Bag features are treated in the same way of set features, with the only difference being that the matrix had float values (frequencies).

Sequence Features

Sequence features by default are managed by space tokenizers. This splits the content of the feature value into a list of strings using space.

before tokenizer after tokenizer
"token3 token4 token2" [token3, token4, token2]
"token3 token1" [token3, token1]

Computing metadata: A list idx2str and two dictionaries str2idx and str2freq are created containing all the tokens in all the lists obtained by splitting all the rows of the column and an integer id is assigned to each of them (in order of frequency).

{
    "column_name": {
        "idx2str": [
            "<PAD>",
            "<UNK>",
            "token3",
            "token2",
            "token4",
            "token1"
        ],
        "str2idx": {
            "<PAD>": 0,
            "<UNK>": 1,
            "token3": 2,
            "token2": 3,
            "token4": 4,
            "token1": 5
        },
        "str2freq": {
            "<PAD>":  0,
            "<UNK>":  0,
            "token3": 2,
            "token2": 1,
            "token4": 1,
            "token1": 1
        }
    }
}

Finally, a numpy matrix is created with sizes n x l where n is the number of rows in the column and l is the minimum of the longest tokenized list and a max_length parameter that can be set.
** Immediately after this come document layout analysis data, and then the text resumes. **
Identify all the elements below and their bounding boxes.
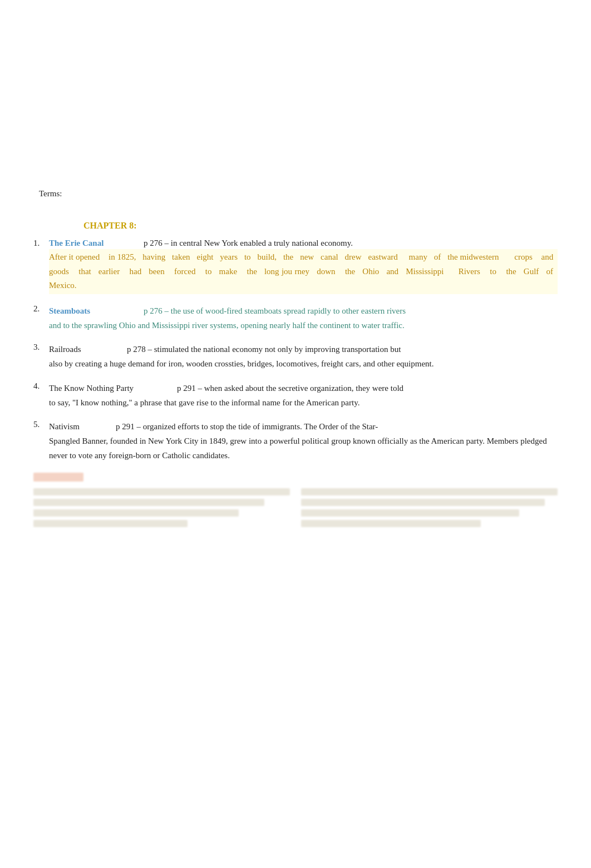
item-number: 4. [33, 381, 49, 391]
term-name: The Erie Canal [49, 239, 138, 248]
term-page-ref: p 291 – organized efforts to stop the ti… [116, 420, 378, 433]
erie-description: After it opened in 1825, having taken ei… [49, 249, 558, 294]
term-line: Railroads p 278 – stimulated the nationa… [49, 343, 558, 356]
term-page-ref: p 276 – in central New York enabled a tr… [144, 239, 353, 248]
nativism-description: Spangled Banner, founded in New York Cit… [49, 434, 558, 463]
list-item: 1. The Erie Canal p 276 – in central New… [33, 239, 558, 294]
railroads-description: also by creating a huge demand for iron,… [49, 357, 558, 371]
blurred-line [33, 509, 239, 517]
term-line: Steamboats p 276 – the use of wood-fired… [49, 304, 558, 318]
term-page-ref: p 291 – when asked about the secretive o… [177, 381, 403, 395]
term-name: Nativism [49, 422, 110, 431]
blurred-line [33, 488, 290, 495]
list-item: 4. The Know Nothing Party p 291 – when a… [33, 381, 558, 410]
term-name: The Know Nothing Party [49, 384, 171, 393]
item-content: Steamboats p 276 – the use of wood-fired… [49, 304, 558, 333]
blurred-line [301, 488, 558, 495]
term-line: The Erie Canal p 276 – in central New Yo… [49, 239, 558, 248]
item-number: 1. [33, 239, 49, 248]
terms-label: Terms: [39, 189, 558, 199]
item-number: 3. [33, 343, 49, 352]
page: Terms: CHAPTER 8: 1. The Erie Canal p 27… [0, 0, 591, 868]
blurred-line [301, 509, 519, 517]
blurred-line [301, 499, 545, 506]
item-content: Railroads p 278 – stimulated the nationa… [49, 343, 558, 371]
item-content: The Erie Canal p 276 – in central New Yo… [49, 239, 558, 294]
term-name: Steamboats [49, 306, 138, 316]
blurred-title-bar [33, 473, 83, 482]
list-item: 2. Steamboats p 276 – the use of wood-fi… [33, 304, 558, 333]
term-page-ref: p 278 – stimulated the national economy … [127, 343, 401, 356]
item-number: 2. [33, 304, 49, 314]
blurred-line [33, 499, 264, 506]
steamboats-description: and to the sprawling Ohio and Mississipp… [49, 319, 558, 333]
terms-list: 1. The Erie Canal p 276 – in central New… [33, 239, 558, 463]
blurred-line [33, 520, 188, 527]
blurred-footer-section [33, 473, 558, 530]
term-page-ref: p 276 – the use of wood-fired steamboats… [144, 304, 406, 318]
blurred-line [301, 520, 481, 527]
term-line: The Know Nothing Party p 291 – when aske… [49, 381, 558, 395]
term-line: Nativism p 291 – organized efforts to st… [49, 420, 558, 433]
list-item: 5. Nativism p 291 – organized efforts to… [33, 420, 558, 463]
item-content: Nativism p 291 – organized efforts to st… [49, 420, 558, 463]
knownothing-description: to say, "I know nothing," a phrase that … [49, 396, 558, 410]
item-number: 5. [33, 420, 49, 429]
item-content: The Know Nothing Party p 291 – when aske… [49, 381, 558, 410]
top-blank-space [33, 33, 558, 189]
list-item: 3. Railroads p 278 – stimulated the nati… [33, 343, 558, 371]
term-name: Railroads [49, 345, 121, 354]
chapter-title: CHAPTER 8: [83, 221, 558, 231]
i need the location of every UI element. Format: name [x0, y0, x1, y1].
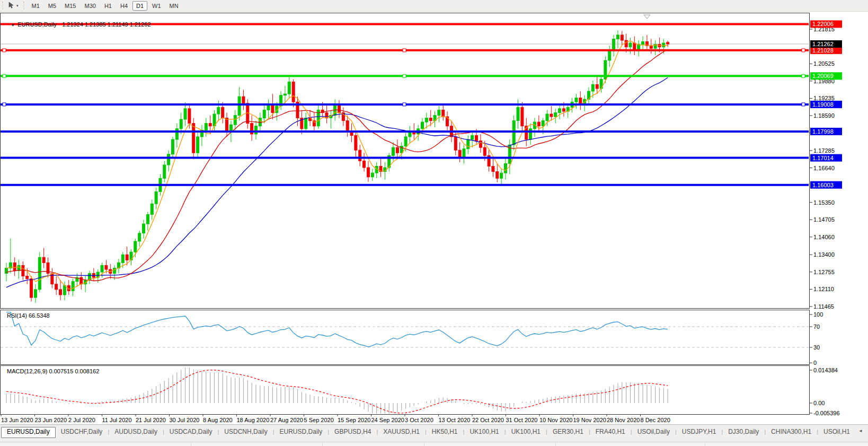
status-strip	[0, 442, 868, 446]
rsi-indicator-label: RSI(14) 66.5348	[7, 312, 50, 319]
chart-title: ▼EURUSD,Daily1.21324 1.21385 1.21149 1.2…	[4, 15, 151, 34]
symbol-tab-eurusd-daily[interactable]: EURUSD,Daily	[274, 427, 328, 438]
symbol-tab-usoil-daily[interactable]: USOil,Daily	[632, 427, 675, 438]
symbol-tab-audusd-daily[interactable]: AUDUSD,Daily	[109, 427, 163, 438]
symbol-tab-gbpusd-h4[interactable]: GBPUSD,H4	[329, 427, 376, 438]
symbol-tab-usdcad-daily[interactable]: USDCAD,Daily	[164, 427, 218, 438]
chart-menu-arrow-icon[interactable]: ▼	[11, 23, 15, 28]
symbol-tab-eurusd-daily[interactable]: EURUSD,Daily	[1, 427, 56, 438]
symbol-tab-ger30-h1[interactable]: GER30,H1	[547, 427, 589, 438]
chart-canvas[interactable]: 1.218151.205251.198801.192351.185901.179…	[0, 0, 868, 446]
price-axis[interactable]	[810, 13, 868, 415]
macd-indicator-label: MACD(12,26,9) 0.007515 0.008162	[7, 368, 99, 374]
symbol-tab-usoil-h1[interactable]: USOil,H1	[818, 427, 855, 438]
trading-terminal-window: ▾ M1M5M15M30H1H4D1W1MN 1.218151.205251.1…	[0, 0, 868, 446]
symbol-tab-uk100-h1[interactable]: UK100,H1	[464, 427, 504, 438]
symbol-tabs: EURUSD,DailyUSDCHF,Daily|AUDUSD,Daily|US…	[0, 427, 855, 438]
symbol-tab-dj30-daily[interactable]: DJ30,Daily	[723, 427, 764, 438]
pane-divider-macd[interactable]	[0, 364, 809, 367]
symbol-tab-hk50-h1[interactable]: HK50,H1	[427, 427, 463, 438]
tabs-scroll-left-icon[interactable]: ◄	[858, 428, 863, 433]
tab-scroll-arrows: ◄ ►	[855, 427, 868, 433]
chart-title-symbol: EURUSD,Daily	[17, 21, 57, 28]
symbol-tab-xauusd-h1[interactable]: XAUUSD,H1	[378, 427, 425, 438]
chart-title-ohlc: 1.21324 1.21385 1.21149 1.21262	[62, 21, 150, 28]
symbol-tab-uk100-h1[interactable]: UK100,H1	[506, 427, 546, 438]
symbol-tab-usdchf-daily[interactable]: USDCHF,Daily	[56, 427, 108, 438]
symbol-tab-usdjpy-h1[interactable]: USDJPY,H1	[677, 427, 721, 438]
time-axis[interactable]	[0, 415, 809, 425]
symbol-tab-china300-h1[interactable]: CHINA300,H1	[766, 427, 817, 438]
pane-divider-rsi[interactable]	[0, 308, 809, 311]
symbol-tab-usdcnh-daily[interactable]: USDCNH,Daily	[219, 427, 272, 438]
symbol-tab-bar: EURUSD,DailyUSDCHF,Daily|AUDUSD,Daily|US…	[0, 425, 868, 442]
symbol-tab-fra40-h1[interactable]: FRA40,H1	[590, 427, 631, 438]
All sequences shorter than l are right-padded to the max_length (though this behavior may also be modified through a parameter).

after tokenizer numpy matrix
[token3, token4, token2] 2 4 3
[token3, token1] 2 5 0

The final result matrix is saved in the processed dataset with the name of the original column in the dataset as key, while the mapping from token to integer ID (and its inverse mapping) is saved in the JSON file.

A frequency-ordered vocabulary dictionary is created which maps tokens to integer IDs. Special symbols like <PAD>, <START>, <STOP>, and <UNK> have specific indices. By default, we use [0, 1, 2, 3], but these can be overridden manually.

If a huggingface encoder is specified, then that encoder's special symbol indices will be used instead.

The computed metadata includes:

  1. the mapping from integer to string (idx2str)
  2. the mapping from string to id (str2idx)
  3. the mapping from string to frequency (str2freq)
  4. the maximum length of all sequences (max_sequence_length)
  5. additional preprocessing information (by default how to fill missing values and what token to use to fill missing values)

Text features

Text features are treated in the same way of sequence features, with a couple differences. Two different tokenizations happen, one that splits at every character and one that uses a custom tokenizer. Two different keys are added to the processed dataset file, one for the matrix of characters and one for the matrix of symbols.

The same thing happens in the JSON file, where there are two sets of dictionaries, one for mapping characters to integers (and the inverse) and symbols to integers (and their inverse).

If a huggingface encoder is specified, then that encoder's tokenizer will be used for the symbol-based tokenizer.

In the configuration users can specify which level of representation to use: the character level or the symbol level.

Timeseries features

Timeseries features are treated in the same way of sequence features, with the only difference being that the matrix in the processed dataset file does not have integer values, but float values. The JSON file has no additional mapping information.

Image features

Image features are transformed into a int8 valued tensor of size n x h x w x c (where n is the size of the dataset and h x w is a specific resizing of the image that can be set, and c is the number of color channels) and added to processed dataset with a key that reflects the name of column in the dataset.

The column name is added to the JSON file, with an associated dictionary containing preprocessing information about the sizes of the resizing.